Narang et al. [23] propose a method for introducing sparsity into the weight matrices of recurrent neural networks (RNNs), which can reduce various computations and memory accesses essential during inference. The sparsity is introduced through a process called “structured pruning,” where groups of weights in the weight matrices are pruned simultaneously to maintain the structure of the matrices. The authors propose several different pruning techniques, including pruning individual weights, entire rows and columns, and even entire matrices. To mitigate the potential accuracy loss caused by pruning, the authors propose a technique called “iterative pruning and retraining,” like the method proposed in [20], where the network is repeatedly pruned and then retrained on the pruned architecture to recover the lost accuracy. The paper provides experimental results demonstrating the effectiveness of the proposed method, showing that it can achieve significant reductions in the number of parameters and computations without sacrificing accuracy on a range of datasets and RNN architectures.

Guo et al. [24] propose a method for surgically removing redundant neurons and connections that do not contribute significantly to the network’s performance during training, without compromising the network’s accuracy. The method is based on a two-stage process. In the first stage, the network is trained to identify the redundant components using a set of heuristics, such as the magnitude of weights or the magnitude of activations. In the second stage, the redundant components are surgically removed, and the network is retrained on the pruned architecture to recover the lost accuracy. To further optimize the network, the authors propose a technique called “channel pruning,” where entire channels of feature maps are removed from CNNs, which can significantly reduce various computations and memory accesses essential during inference. The paper provides experimental results demonstrating the effectiveness of the proposed method, showing that it can achieve significant reductions in the number of parameters and computation without sacrificing accuracy on a range of datasets and architectures.

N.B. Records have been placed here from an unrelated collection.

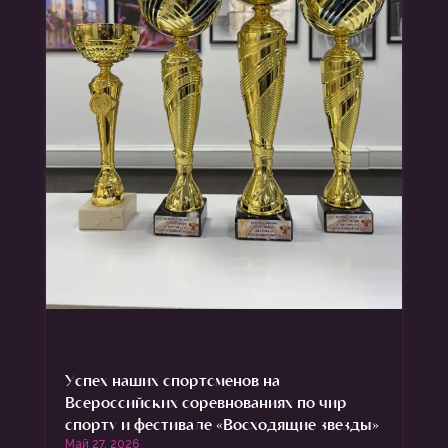
Успех наших спортсменов на
Всероссийских соревнованиях по чир
спорту и фестивале «Восходящие звезды»
Май 27, 2026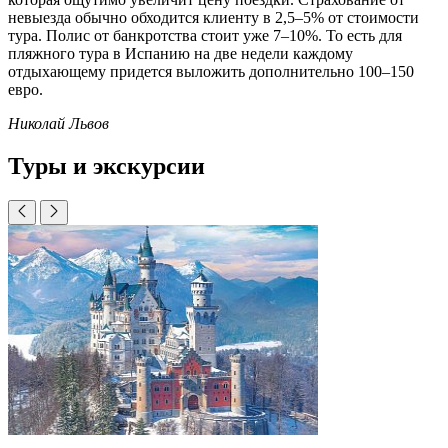
невыезда обычно обходится клиенту в 2,5–5% от стоимости
тура. Полис от банкротства стоит уже 7–10%. То есть для
пляжного тура в Испанию на две недели каждому
отдыхающему придется выложить дополнительно 100–150
евро.
Николай Львов
Туры и экскурсии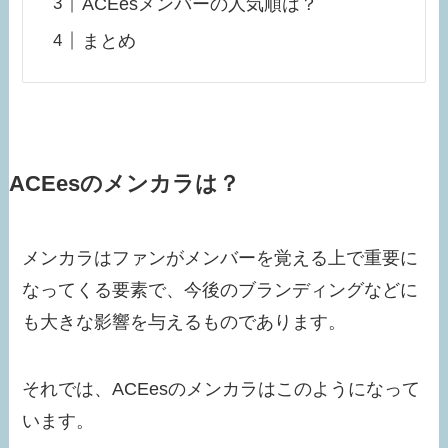
ACEesメンバーの人気順は？
まとめ
ACEesのメンカラは？
メンカラはファンがメンバーを覚える上で重要に
なってくる要素で、今後のブランディングなどに
も大きな影響を与えるものであります。
それでは、ACEesのメンカラはこのようになって
います。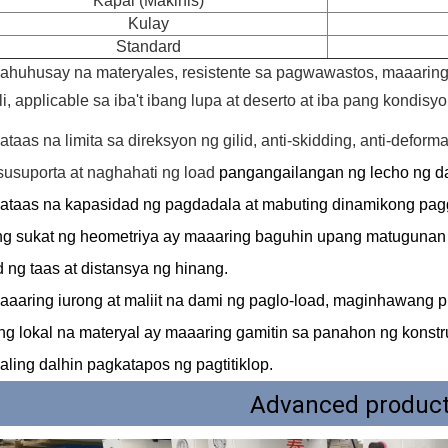
Kapal (Makinis)
Kulay
Standard
ahuhusay na materyales, resistente sa pagwawastos, maaaring 
li, applicable sa
iba't ibang lupa at deserto at iba pang kondisy
ataas na limita sa direksyon ng gilid, anti-skidding, anti-defo
usuporta at naghahati ng load
pangangailangan ng lecho ng d
ataas na kapasidad ng pagdadala at mabuting dinamikong pag
g sukat ng heometriya ay maaaring baguhin upang matugunan a
d ng taas at distansya ng hinang.
aaaring iurong at maliit na dami ng paglo-load, maginhawang p
ng lokal na materyal ay maaaring gamitin sa panahon ng konst
ling dalhin pagkatapos ng pagtitiklop.
Advanced producti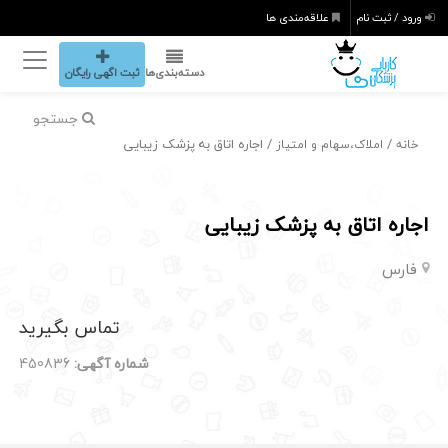
ورود / ثبت نام
علاقه‌مندی ها
دسته‌بندی‌ها
ثبت اگهی رایگان
جستجو
/
/ اجاره اتاق به پزشک زیبایی
خانه
املاک،سهام و امتیاز
اجاره اتاق به پزشک زیبایی
فارس
تماس بگیرید
شماره آگهی:
450836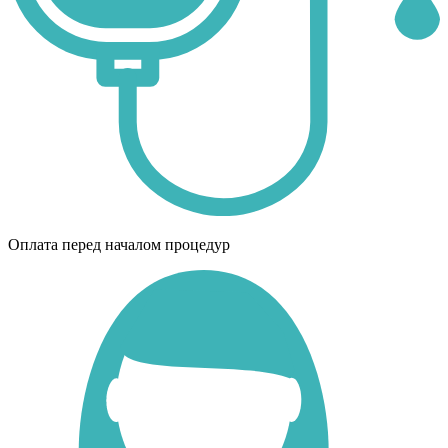
Оплата перед началом процедур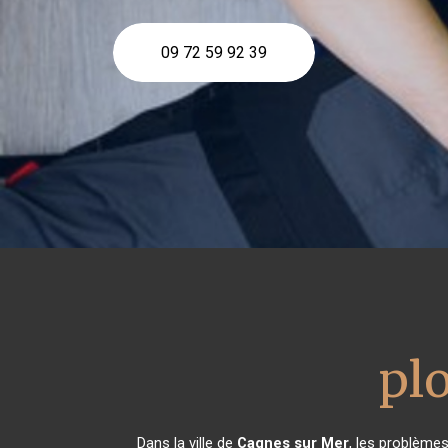
09 72 59 92 39
pl
Dans la ville de
Cagnes sur Mer
, les problème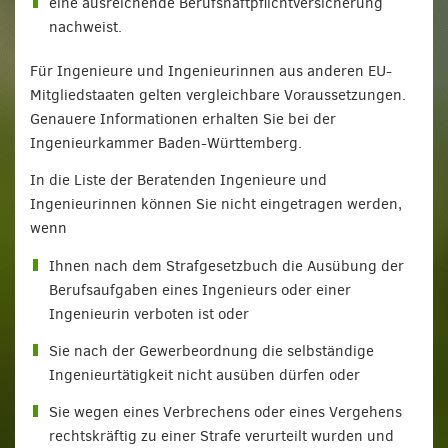
eine ausreichende Berufshaftpflichtversicherung
nachweist.
Für Ingenieure und Ingenieurinnen aus anderen EU-
Mitgliedstaaten gelten vergleichbare Voraussetzungen.
Genauere Informationen erhalten Sie bei der
Ingenieurkammer Baden-Württemberg.
In die Liste der Beratenden Ingenieure und
Ingenieurinnen können Sie nicht eingetragen werden,
wenn
Ihnen nach dem Strafgesetzbuch die Ausübung der
Berufsaufgaben eines Ingenieurs oder einer
Ingenieurin verboten ist oder
Sie nach der Gewerbeordnung die selbständige
Ingenieurtätigkeit nicht ausüben dürfen oder
Sie wegen eines Verbrechens oder eines Vergehens
rechtskräftig zu einer Strafe verurteilt wurden und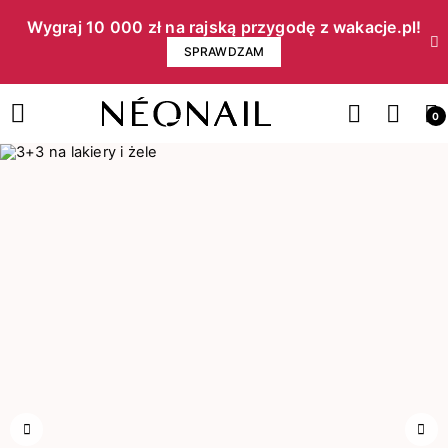
Wygraj 10 000 zł na rajską przygodę z wakacje.pl!​
SPRAWDZAM
0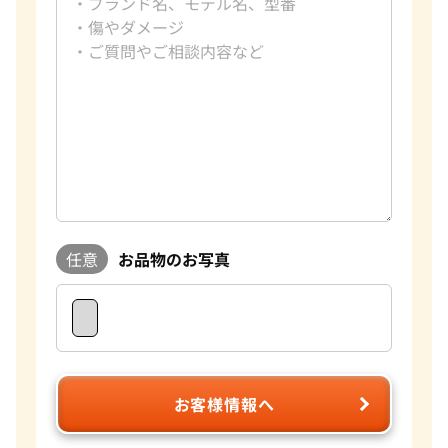
任意
お品物のお写真
お客様情報へ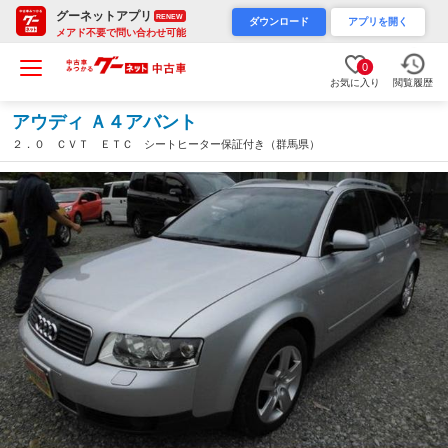
グーネットアプリ
RENEW
ダウンロード
アプリを開く
メアド不要で問い合わせ可能
0
お気に入り
閲覧履歴
アウディ Ａ４アバント
２．０ ＣＶＴ ＥＴＣ シートヒーター保証付き（群馬県）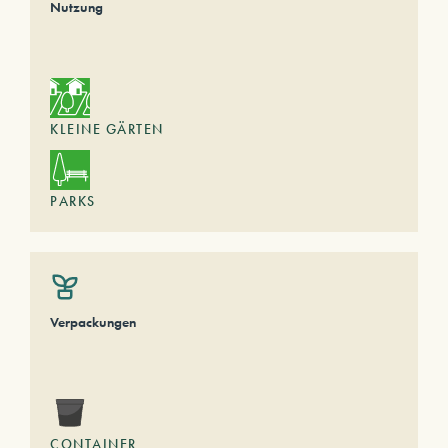
Nutzung
KLEINE GÄRTEN
PARKS
Verpackungen
CONTAINER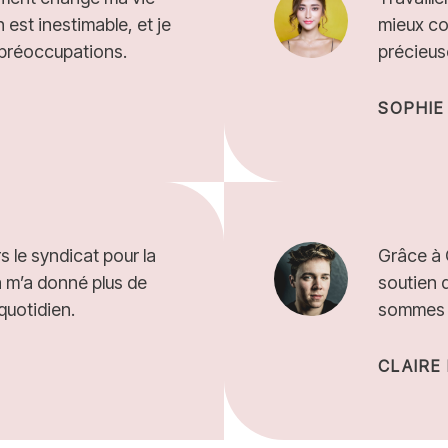
 est inestimable, et je
mieux co
préoccupations.
précieus
SOPHIE
 le syndicat pour la
Grâce à 
la m’a donné plus de
soutien 
quotidien.
sommes p
CLAIRE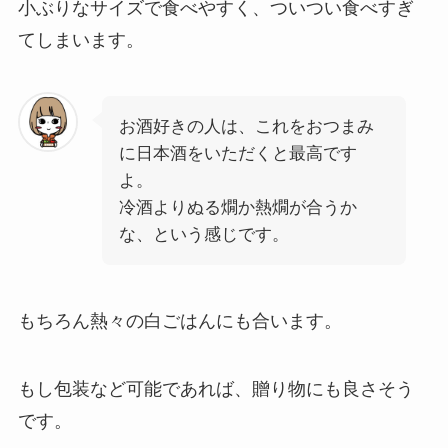
小ぶりなサイズで食べやすく、ついつい食べすぎ
てしまいます。
お酒好きの人は、これをおつまみ
に日本酒をいただくと最高です
よ。
冷酒よりぬる燗か熱燗が合うか
な、という感じです。
もちろん熱々の白ごはんにも合います。
もし包装など可能であれば、贈り物にも良さそう
です。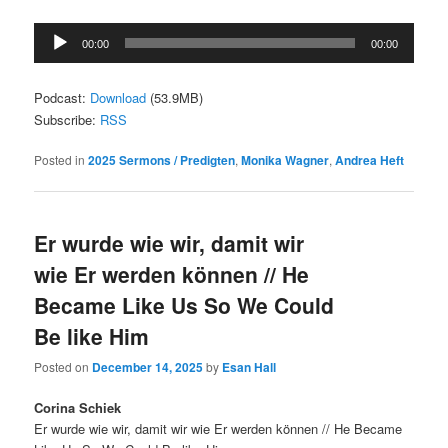
Audio
00:00
00:00
Player
Podcast:
Download
(53.9MB)
Subscribe:
RSS
Posted in
2025 Sermons / Predigten
,
Monika Wagner
,
Andrea Heft
Er wurde wie wir, damit wir
wie Er werden können // He
Became Like Us So We Could
Be like Him
Posted on
December 14, 2025
by
Esan Hall
Corina Schiek
Er wurde wie wir, damit wir wie Er werden können // He Became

Hinton et al. [25] propose a method called “knowledge distillation”, which is for reducing the size and computational complexity of DNNs while maintaining their accuracy. The authors use a smaller, simpler neural network (referred to as the student network) to mimic the behavior of a larger, more complex neural network (referred to as the teacher network) by learning to match the teacher network’s output. This is carried out by using the output probabilities of the teacher network as soft targets during the training of the student network. In other words, instead of using the hard labels (e.g., one-hot encoded vectors) typically employed during supervised training, the student network is trained to match the probability distribution produced by the teacher network for each input. In addition to using soft targets, the authors introduce several regularization techniques to prevent overfitting and improve the generalization of the student network. These techniques include adding a temperature parameter to the softmax function used to calculate the output probabilities and adding a term to the loss function that encourages the student network to produce similar activations as the teacher network. The paper provides several experimental results demonstrating the effectiveness of the proposed method, including comparisons with other methods for reducing the size of neural networks. The results show that knowledge distillation can reduce the size of neural networks by a factor of two to ten while maintaining or even improving their accuracy.

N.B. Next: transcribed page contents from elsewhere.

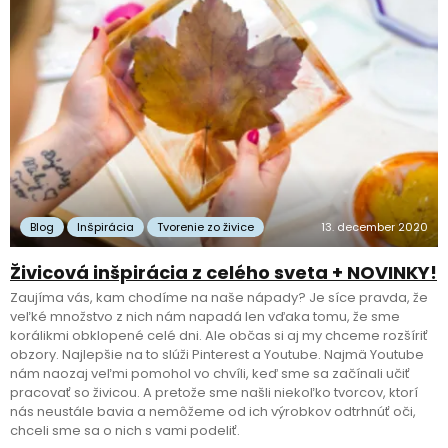
Blog
Inšpirácia
Tvorenie zo živice
13. december 2020
Živicová inšpirácia z celého sveta + NOVINKY!
Zaujíma vás, kam chodíme na naše nápady? Je síce pravda, že
veľké množstvo z nich nám napadá len vďaka tomu, že sme
korálikmi obklopené celé dni. Ale občas si aj my chceme rozšíriť
obzory. Najlepšie na to slúži Pinterest a Youtube. Najmä Youtube
nám naozaj veľmi pomohol vo chvíli, keď sme sa začínali učiť
pracovať so živicou. A pretože sme našli niekoľko tvorcov, ktorí
nás neustále bavia a nemôžeme od ich výrobkov odtrhnúť oči,
chceli sme sa o nich s vami podeliť.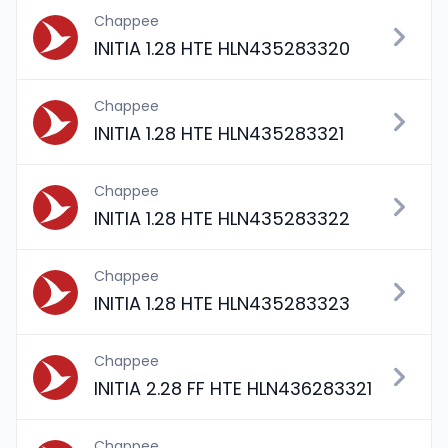
Chappee
INITIA 1.28 HTE HLN435283320
Chappee
INITIA 1.28 HTE HLN435283321
Chappee
INITIA 1.28 HTE HLN435283322
Chappee
INITIA 1.28 HTE HLN435283323
Chappee
INITIA 2.28 FF HTE HLN436283321
Chappee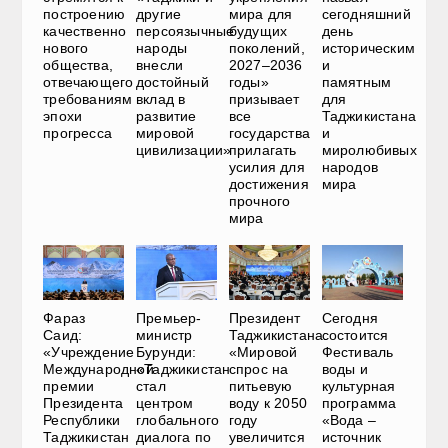
построению
другие
мира для
сегодняшний
качественно
персоязычные
будущих
день
нового
народы
поколений,
историческим
общества,
внесли
2027–2036
и
отвечающего
достойный
годы»
памятным
требованиям
вклад в
призывает
для
эпохи
развитие
все
Таджикистана
прогресса
мировой
государства
и
цивилизации»
прилагать
миролюбивых
усилия для
народов
достижения
мира
прочного
мира
Фараз
Премьер-
Президент
Сегодня
Саид:
министр
Таджикистана:
состоится
«Учреждение
Бурунди:
«Мировой
Фестиваль
Международной
«Таджикистан
спрос на
воды и
премии
стал
питьевую
культурная
Президента
центром
воду к 2050
программа
Республики
глобального
году
«Вода –
Таджикистан
диалога по
увеличится
источник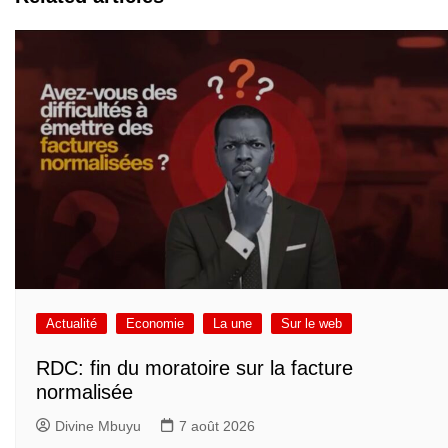
Actualité
Economie
La une
Sur le web
RDC: fin du moratoire sur la facture
normalisée
Divine Mbuyu
7 août 2026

Ravi et al. [26] propose a three-stage approach to using deep learning for on-node sensor data analytics. The first stage involves collecting data from the sensors on the device, which can include accelerometers, gyroscopes, magnetometers, or other sensors depending on the application. The collected data are then preprocessed to remove noise, normalize the data, and perform feature extraction to prepare it for input into the deep learning model. In the second stage, a deep learning model is used to process the preprocessed data. It is proposed using a CNN architecture, which is well suited for processing sequential data such as sensor readings. CNN is trained on a labeled dataset of sensor data using supervised learning, where the labels represent the activity or state that corresponds to each sequence of sensor readings. Finally, in the third stage, the trained model is deployed on the device for real-time processing of new sensor data. A sliding window approach is used to process the data in real time, where the window size is determined by the expected duration of the activity or state being classified. The model outputs a prediction for each window of sensor data, which can be used to trigger actions or provide feedback to the user. This approach achieves high accuracy on both datasets while consuming minimal resources, making it well suited for deployment on mobile or wearable devices with limited processing power and battery life.

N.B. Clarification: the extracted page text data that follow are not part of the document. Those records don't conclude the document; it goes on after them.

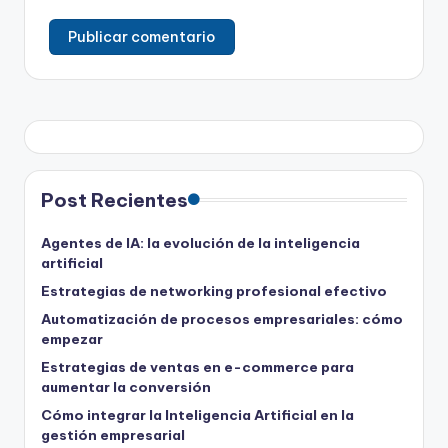
Post Recientes
Agentes de IA: la evolución de la inteligencia
artificial
Estrategias de networking profesional efectivo
Automatización de procesos empresariales: cómo
empezar
Estrategias de ventas en e-commerce para
aumentar la conversión
Cómo integrar la Inteligencia Artificial en la
gestión empresarial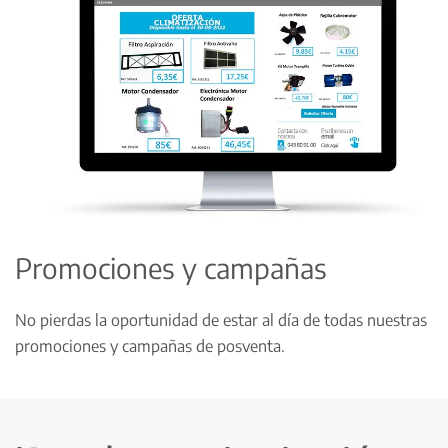
Promociones y campañas
No pierdas la oportunidad de estar al día de todas nuestras
promociones y campañas de posventa.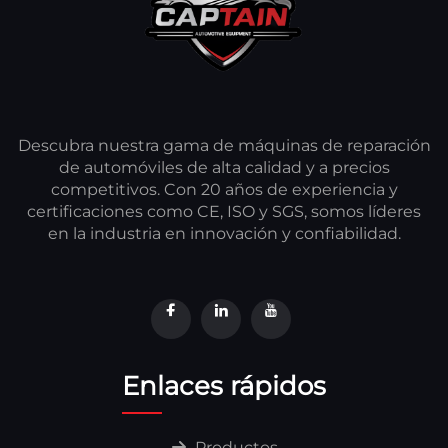
Descubra nuestra gama de máquinas de reparación
de automóviles de alta calidad y a precios
competitivos. Con 20 años de experiencia y
certificaciones como CE, ISO y SGS, somos líderes
en la industria en innovación y confiabilidad.
Enlaces rápidos
Productos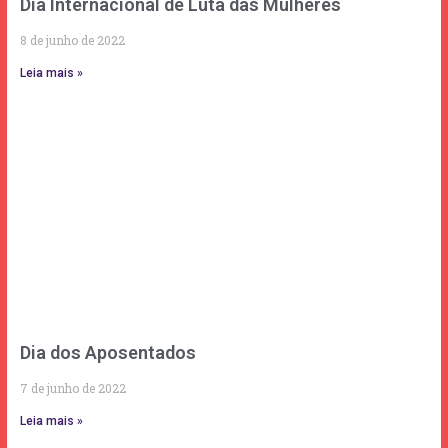
Dia Internacional de Luta das Mulheres
8 de junho de 2022
Leia mais »
Dia dos Aposentados
7 de junho de 2022
Leia mais »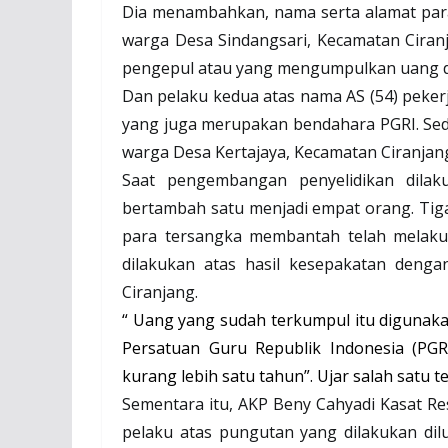
Dia menambahkan, nama serta alamat para
warga Desa Sindangsari, Kecamatan Ciranj
pengepul atau yang mengumpulkan uang da
Dan pelaku kedua atas nama AS (54) peker
yang juga merupakan bendahara PGRI. Se
warga Desa Kertajaya, Kecamatan Ciranjang
Saat pengembangan penyelidikan dilaku
bertambah satu menjadi empat orang. Tig
para tersangka membantah telah melaku
dilakukan atas hasil kesepakatan deng
Ciranjang.
“ Uang yang sudah terkumpul itu digunaka
Persatuan Guru Republik Indonesia (PGR
kurang lebih satu tahun”. Ujar salah satu t
Sementara itu, AKP Beny Cahyadi Kasat Re
pelaku atas pungutan yang dilakukan di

He et al. [27] propose the ResNet architecture, which introduces residual connections, which allow the network to learn residual functions instead of directly learning the underlying mapping. In the ResNet architecture, each layer learns a residual function that is added to the input of the layer. This allows the network to learn the difference between the input and the desired output, rather than trying to directly learn the output from the input. This makes it easier for the network to optimize the weights and avoid the vanishing gradient problem. The ResNet architecture also includes bottleneck blocks, which reduce the number of parameters and improve computational efficiency. These blocks consist of three layers, with the first and last layers having fewer filters than the middle layer. This reduces the number of parameters while still allowing the network to learn complex features.

Ham et al. [28] propose the NNStreamer framework, which provides an efficient and flexible pipeline for on-device AI development. The framework includes modular components that can be easily integrated and customized to suit different hardware platforms and use cases. The NNStreamer pipeline includes several components such as data source, preprocessing, neural network, post-processing, and data sink, which can be customized and connected in a flexible manner. The framework also provides a set of built- in operators that can be used for common preprocessing and post-processing tasks, as well as support for hardware acceleration and optimization. The paper provides several experimental results demonstrating the effectiveness and efficiency of the NNStreamer framework, including benchmarks on various hardware platforms and use cases such as object detection and image classification.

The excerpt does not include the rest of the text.